Companies usually settle these cases despite Valisure’s checkered history, including the fact founder David Light served time in prison for possessing a cache of illegal weapons while he was still an undergraduate at Yale. 

Around 30 lawsuits followed Valisure's testing on acne medication. But they are in jeopardy now, after the FDA tested 95 acne drugs and found only six lots with with small problems, all nearing their expiration dates.

"Even with daily use of these products for decades, the risk of a person developing cancer because of exposure to benzene found in these products is very low," the FDA wrote.

The FDA went on to warn labs like Valisure to use validated testing methods, saying Valisure's processes may result in much higher reported levels of contaminants like benzene.

"FDA has continued to raise concern that use of unvalidated testing methods by third-party laboratories can produce inaccurate results leading to consumer confusion," the FDA said.

Valisure heated acne medicines to 170 degrees Fahrenheit and found "concerningly high levels of benzene in only 18 days." Valisure said the temperature was a reasonable estimation of what might occur in a shipping container or a hot car.

It was a similar process that produced NDMA in the heartburn medicine Zantac. Valisure created an artificial stomach, heated it to 266 degrees and exposed it to a level of salt that would kill a human.

And though the FDA similarly rejected those findings, lawsuits pressed on. A federal judge in Florida dismissed about 50,000 lawsuits after finding Valisure's methods didn't fit expert witness standards, but judges in Delaware and California reached the opposite conclusion and allowed lawsuits there to proceed.

That green light caused a massive spike in advertising for lawyers trying to find Zantac clients. The research firm X Ante found trial lawyers went from $3,000 on Zantac ads in May, then after the Delaware ruling that figure went up to $1.8 million in June and July.

In Philadelphia, plaintiffs asked a judge with a reputation for keeping "junk science" out of his courtroom to recuse himself from handling pretrial matters for more than 400 cases, but he refused, leading to an appeal.

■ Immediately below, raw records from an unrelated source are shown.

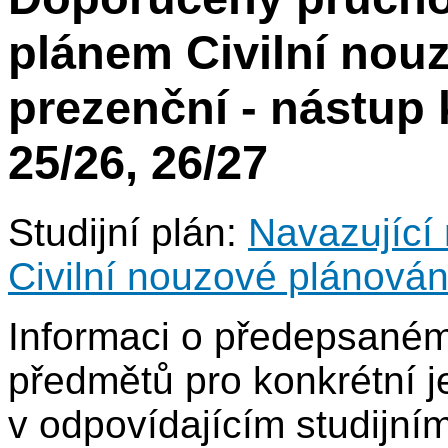
plánem Civilní nouz
prezenční - nástup k
25/26, 26/27
Studijní plán:
Navazující 
Civilní nouzové plánován
Informaci o předepsané
předmětů pro konkrétní j
v odpovídajícím studijní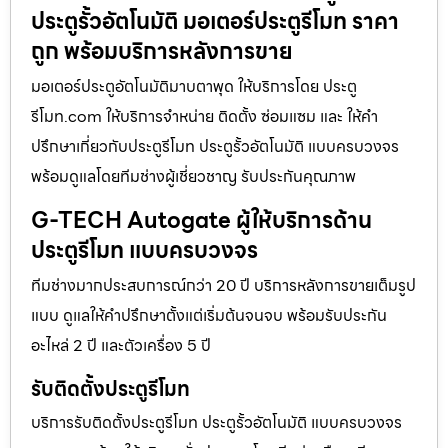
ประตูรั้วอัตโนมัติ มอเตอร์ประตูรีโมท ราคา
ถูก พร้อมบริการหลังการขาย
มอเตอร์ประตูอัตโนมัติมาบตาพุด ให้บริการโดย ประตู
รีโมท.com ให้บริการจำหน่าย ติดตั้ง ซ่อมแซม และ ให้คำ
ปรึกษาเกี่ยวกับประตูรีโมท ประตูรั้วอัตโนมัติ แบบครบวงจร
พร้อมดูแลโดยทีมช่างผู้เชี่ยวชาญ รับประกันคุณภาพ
G-TECH Autogate ผู้ให้บริการด้าน
ประตูรีโมท แบบครบวงจร
ทีมช่างมากประสบการณ์กว่า 20 ปี บริการหลังการขายเต็มรูป
แบบ ดูแลให้คำปรึกษาตั้งแต่เริ่มต้นจนจบ พร้อมรับประกัน
อะไหล่ 2 ปี และตัวเครื่อง 5 ปี
รับติดตั้งประตูรีโมท
บริการรับติดตั้งประตูรีโมท ประตูรั้วอัตโนมัติ แบบครบวงจร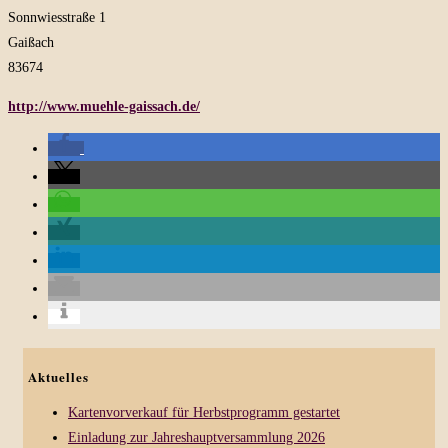
Sonnwiesstraße 1
Gaißach
83674
http://www.muehle-gaissach.de/
Aktuelles
Kartenvorverkauf für Herbstprogramm gestartet
Einladung zur Jahreshauptversammlung 2026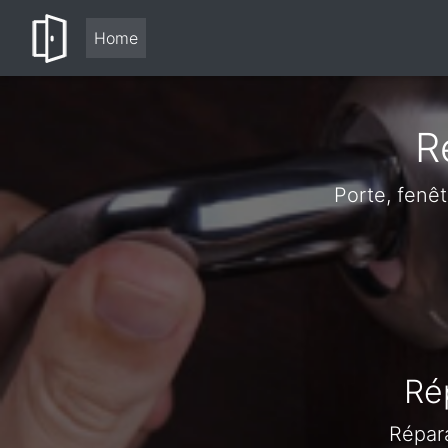
Home
R
Porte, fenê
Ré
Répara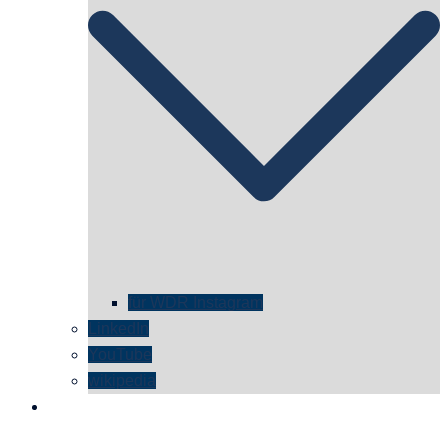
für WDR Instagram
LinkedIn
YouTube
wikipedia
kontakt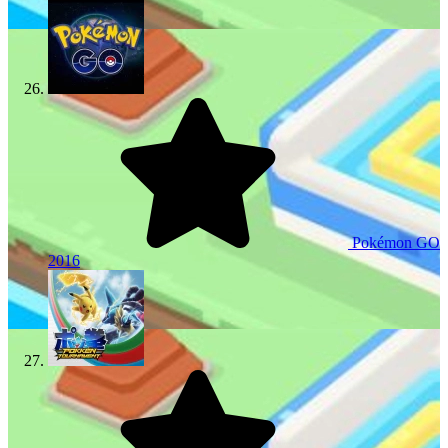
Pokémon GO
2016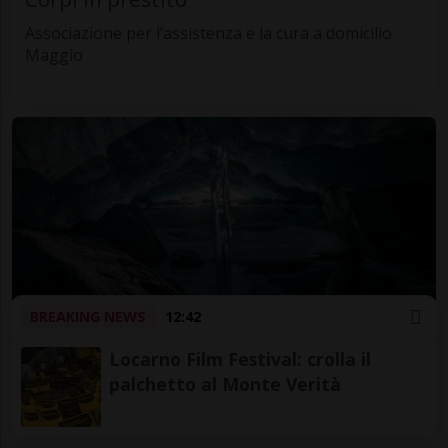
Associazione per l’assistenza e la cura a domicilio
Maggio
BREAKING NEWS
12:42
Mercoledì 03
Locarno Film Festival: crolla il
Arte
Leventina
palchetto al Monte Verità
La bellezza fragile dei ghiacciai
Dazio Grande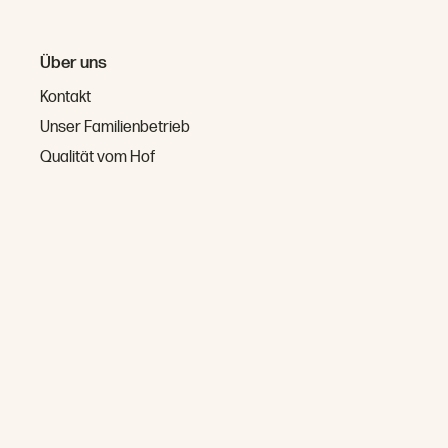
Über uns
Kontakt
Unser Familienbetrieb
Qualität vom Hof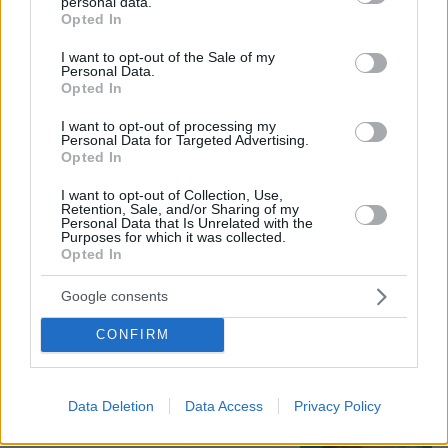
personal data.
69
08.08.2026, 21:22
grant or deny consent to Google and its third-party tags to
Opted In
use your data for below specified purposes in below Google
consent section.
I want to opt-out of the Sale of my
Personal Data.
Opted In
Αντόνιο Μπαντέρας: Ήξερα ότι δεν θα
πέρναγα όλη μου τη ζωή στο
I want to opt-out of processing my
Χόλιγουντ, δεν ήταν γραφτό να
Personal Data for Targeted Advertising.
βρίσκομαι εκεί, αλλά στην πατρίδα
Opted In
μου
I want to opt-out of Collection, Use,
4
08.08.2026, 15:02
Retention, Sale, and/or Sharing of my
Personal Data that Is Unrelated with the
Purposes for which it was collected.
Opted In
Οι «Πράσινες Μπότες»: 30 χρόνια
μετά, το Έβερεστ μπορεί να δώσει
Google consents
πίσω έναν από τους νεκρούς του
10
08.08.2026, 21:49
CONFIRM
Data Deletion
Data Access
Privacy Policy
«Μαύρος χρυσός» $1 τρισ. πίσω από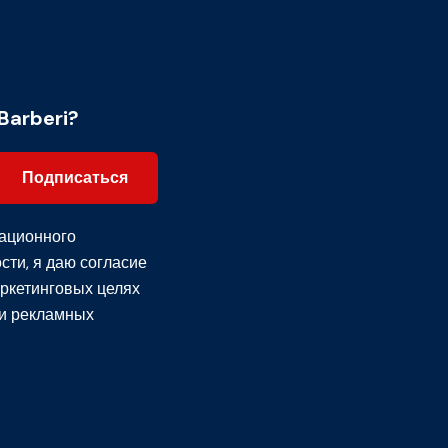
Barberi?
Подписаться
ационного
сти
, я даю согласие
ркетинговых целях
и рекламных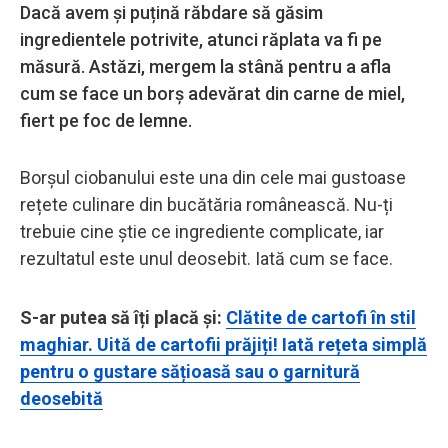
Dacă avem și puțină răbdare să găsim
ingredientele potrivite, atunci răplata va fi pe
măsură. Astăzi, mergem la stână pentru a afla
cum se face un borș adevărat din carne de miel,
fiert pe foc de lemne.
Borșul ciobanului este una din cele mai gustoase
rețete culinare din bucătăria românească. Nu-ți
trebuie cine știe ce ingrediente complicate, iar
rezultatul este unul deosebit. Iată cum se face.
S-ar putea să îți placă și:
Clătite de cartofi în stil
maghiar. Uită de cartofii prăjiți! Iată rețeta simplă
pentru o gustare sățioasă sau o garnitură
deosebită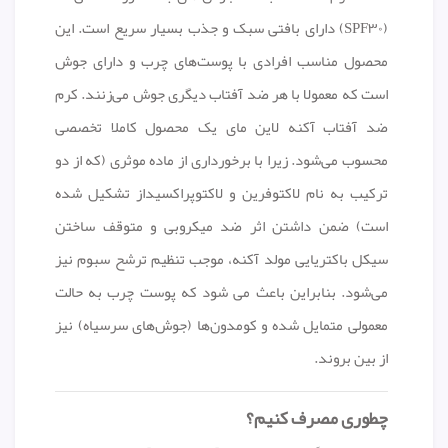
(SPF۳۰) دارای بافتی سبک و جذب بسیار سریع است. این
محصول مناسب افرادی با پوست‌های چرب و دارای جوش
است که معمولا با هر ضد آفتاب دیگری جوش می‌زنند. کرم
ضد آفتاب آکنه لاین مای یک محصول کاملا تخصصی
محسوب می‌شود. زیرا با برخورداری از ماده موثری (که از دو
ترکیب به نام لاکتوفرین و لاکتوپراکسیداز تشکیل شده
است) ضمن داشتن اثر ضد میکروبی و متوقف ساختن
سیکل باکتریایی مولد آکنه، موجب تنظیم ترشح سبوم نیز
می‌شود. بنابراین باعث می شود که پوست چرب به حالت
معمولی متمایل شده و کومدون‌ها (جوش‌های سرسیاه) نیز
از بین بروند.
چطوری مصرف کنیم؟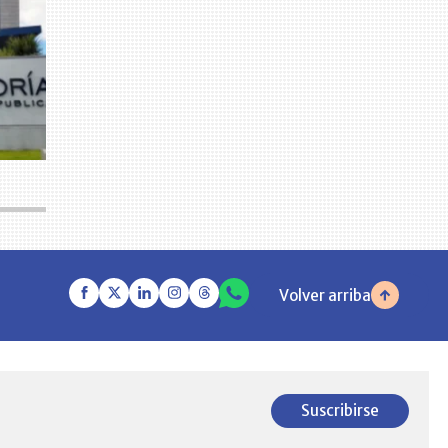
Volver arriba
Suscribirse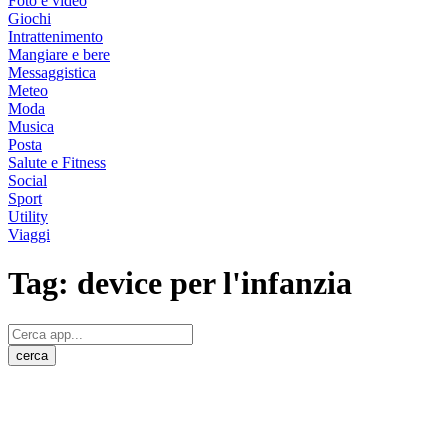
Foto e video
Giochi
Intrattenimento
Mangiare e bere
Messaggistica
Meteo
Moda
Musica
Posta
Salute e Fitness
Social
Sport
Utility
Viaggi
Tag:
device per l'infanzia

Valisure's big payday is coming from a lawsuit in which it purported to represent the interests of the federal government over payments for Zantac. It will get a significant chunk of a $67.5 million settlement with GlaxoSmithKline.

The lab put Zantac in an artificial stomach and heated it to a level about 70 degrees lower than the average temperature of the planet Mercury, then introduced an amount of salt that would kill a human being. The result was Zantac producing a known carcinogen called NDMA.